“This is why alchemy exists,” the boy said. “So that everyone will search for his treasure, find it, and then want to be better than he was in his former life. Lead will play its role until the world has no further need for lead; and then lead will have to turn itself into gold.
That’s what alchemists do. They show that, when we strive to become better than we are, everything around us becomes better, too.”
— Paulo Coelho, The Alchemist
I am currently getting ready for my final solo show of the year, this one at the Kada Gallery in Erie, PA, opening November 16th. I am calling this show Alchemy, from the ancient and mysterious practice ( I use the word practice to describe it because I am not sure how to categorize it as it is not really a science as we know it) that is defined by its stated goals of turning base metals into gold or silver and creating an elixir that would give man’s life great longevity, possibly immortality. Most of us likely think of it in terms of some wild-eyed scientist trying to find a way to transform lead into gold.
But at the heart of alchemy is the simple concept of the transformation of something ordinary into something more than it initially appears to be. That really strikes home for me. I have often written of sometimes feeling surprised when I finish a piece, as though the end result, the sum of my painting, is often far more than what I have to personally offer in terms of talent or knowledge.
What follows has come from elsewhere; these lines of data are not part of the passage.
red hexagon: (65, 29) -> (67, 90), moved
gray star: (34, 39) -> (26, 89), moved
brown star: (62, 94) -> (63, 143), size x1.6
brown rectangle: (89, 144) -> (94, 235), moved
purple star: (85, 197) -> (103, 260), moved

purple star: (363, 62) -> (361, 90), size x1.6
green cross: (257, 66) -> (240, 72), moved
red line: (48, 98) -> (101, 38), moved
Like there is a force beyond me that is arranging these simple elements of this work into something that transcends the ordinariness of the subject or materials or the creator. This feeling has remained a mystery to me for almost twenty years, driving me to write here in hopes of stumbling across words that would adequately describe this transformation of simple paint and paper into something that I sometimes barely recognize as being my own creation, so marked is the difference between the truth of the resulting work and my own truth.
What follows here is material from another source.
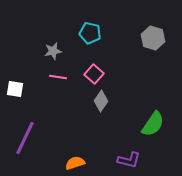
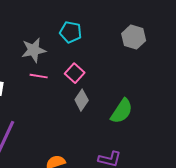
gray star: (53, 51) -> (34, 50), size x1.4
green semicircle: (153, 124) -> (122, 111), moved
Even as I write this, I can see that my words are inadequate to describe this vaporous process. So I will stop here but will attempt to better capture the mystery of this in the next several weeks in this blog.
The painting at the top is the title piece, Alchemy, for the upcoming show. It is 18″ by 48″ on canvas. I wanted the painting that carried this title to have the things that I think make up this curious transformation– simplicity and symmetry and depth. I think this painting captures these elements and even as I painted it, it started a transformation that continually surprised me. I sit now writing this and this painting sits on an easel in my studio and I am still surprised, even after all of these years, at what has emerged.